Secondo la mappatura dell’Istituto superiore di sanità, a marzo 2023, i centri clinici e socio-sanitari per l’autismo e gli altri disturbi del neurosviluppo censiti in Italia sono oltre 1200, di cui 649 (54%) al Nord, 259 (21%) al Centro e 294 (25%) al Sud e Isole. Relativamente all’utenza, 629 centri offrono prestazioni per l’età evolutiva e 517 per l’età adulta per un totale di 782.929 utenti, di cui 78.242 con diagnosi di autismo. Nell’ultimo anno, ed è questa una buona notizia, l’Istituto ha siglato accordi con le Regioni nell’ambito del Fondo Autismo per oltre 20 milioni di euro per implementare percorsi differenziati per la formulazione di piani individualizzati.

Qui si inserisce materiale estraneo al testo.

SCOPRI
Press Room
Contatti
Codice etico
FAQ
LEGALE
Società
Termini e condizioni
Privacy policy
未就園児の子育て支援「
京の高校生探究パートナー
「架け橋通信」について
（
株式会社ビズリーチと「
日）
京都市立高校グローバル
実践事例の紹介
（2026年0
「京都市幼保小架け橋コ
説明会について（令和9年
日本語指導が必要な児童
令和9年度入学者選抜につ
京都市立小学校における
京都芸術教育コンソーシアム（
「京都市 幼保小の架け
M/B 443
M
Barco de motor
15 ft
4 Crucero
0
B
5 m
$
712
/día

I Disturbi dello Spettro Autistico sono un insieme di disturbi del neurosviluppo caratterizzati da deficit nella comunicazione e nell’interazione sociale, interessi o attività ristretti e ripetitivi. In Italia, secondo dati dell’Iss, un bambino su 77 presenta questo problema e i maschi sono colpiti 4,4 volte in più rispetto alle femmine. “Diverse ricerche – denuncia l’Associazione Nazionale Genitori Persone con Autismo (Angsa) – indicano che la quota della popolazione nello spettro autistico è intorno all’1% e riguarda 300mila persone in Italia” ma “non esiste un registro dei casi di disturbi dello spettro autistico. Piemonte ed Emilia Romagna sono le uniche due regioni che dispongono di dati epidemiologici completi. Nel resto del paese gli unici dati certi riguardano i minori iscritti a scuola che sono circa 50 mila”.

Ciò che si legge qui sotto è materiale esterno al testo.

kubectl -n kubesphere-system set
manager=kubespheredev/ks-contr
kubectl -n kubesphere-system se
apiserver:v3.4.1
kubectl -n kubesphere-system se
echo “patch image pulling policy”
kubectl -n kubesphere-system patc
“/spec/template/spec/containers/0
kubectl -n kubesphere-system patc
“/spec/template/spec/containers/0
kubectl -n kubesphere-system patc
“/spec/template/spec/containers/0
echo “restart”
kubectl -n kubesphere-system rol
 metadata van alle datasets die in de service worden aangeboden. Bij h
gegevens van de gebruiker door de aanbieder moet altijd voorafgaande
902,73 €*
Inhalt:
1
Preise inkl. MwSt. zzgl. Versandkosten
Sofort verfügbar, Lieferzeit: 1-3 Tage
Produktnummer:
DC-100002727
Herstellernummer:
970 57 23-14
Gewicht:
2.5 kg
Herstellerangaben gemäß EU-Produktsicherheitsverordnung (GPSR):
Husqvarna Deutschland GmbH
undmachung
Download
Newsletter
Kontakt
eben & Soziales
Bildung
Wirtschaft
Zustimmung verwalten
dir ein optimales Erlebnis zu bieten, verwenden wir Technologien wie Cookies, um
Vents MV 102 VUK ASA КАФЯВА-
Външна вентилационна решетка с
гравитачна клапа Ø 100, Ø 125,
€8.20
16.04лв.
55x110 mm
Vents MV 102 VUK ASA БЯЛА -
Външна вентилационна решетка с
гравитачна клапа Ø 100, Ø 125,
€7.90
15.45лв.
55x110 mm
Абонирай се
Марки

In Italia, abbiamo un’ottima legge ma “resta su carta, mentre siamo drammaticamente indietro per i bisogni reali” e “spesso le politiche per l’autismo sono frammentate tra i vari soggetti pubblici producendo dispersione, inefficienza e sprechi nell’utilizzo delle risorse”. Di contro passi avanti ci sono nella diagnosi precoce, già entro i 2-3 anni di età. Questo, spiega Elisa Fazzi, presidente della Società Italiana di Neuropsichiatria dell’Infanzia e dell’Adolescenza (Sinpia), “è un obiettivo raggiunto o ben avviato nella maggior parte delle regioni”. Ma, aggiunge, “non altrettanto avviene per gli interventi terapeutici, sebbene anche in questo ambito grandi passi avanti siano stati realizzati”.

Certamente uno dei nodi resta quello che accade dopo la maggiore età, ovvero l’accompagnamento nella vita adulta. Quasi sempre, infatti, i famigliari sono caregiver obbligati, a causa della carenza di alternative, a tenere in famiglia figli con elevato grado di complessità. “Il progetto di vita – ha detto il ministro per le Disabilità Alessandra Locatelli – è alla base del percorso che ogni persona deve seguire per avere una vita dignitosa”. Intanto in Italia, come in tantissime altri paesi, domenica 2 aprile, per la giornata istituita dalle Nazioni Unite nel 2007, molti monumenti saranno illuminati di luce blu, e tra questi anche anche palazzo Montecitorio e il ministero dell’Istruzione e del Merito. Su indicazione del ministro Giuseppe Valditara, nelle scuole italiane la Giornata sarà un momento per riflettere su come migliorare la vita scolastica per alunni con disturbi dello spettro autistico. Mentre in occasione della giornata la Fondazione Cervelli Ribelli del giornalista e scrittore Gianluca Nicoletti, papà di un ragazzo con autismo, ospita a Roma 15 “Cyber Rebels” da tutta Italia: giovani con autismo e un particolare interesse all’uso di strumenti informatici per comunicare, studiare, giocare o lavorare.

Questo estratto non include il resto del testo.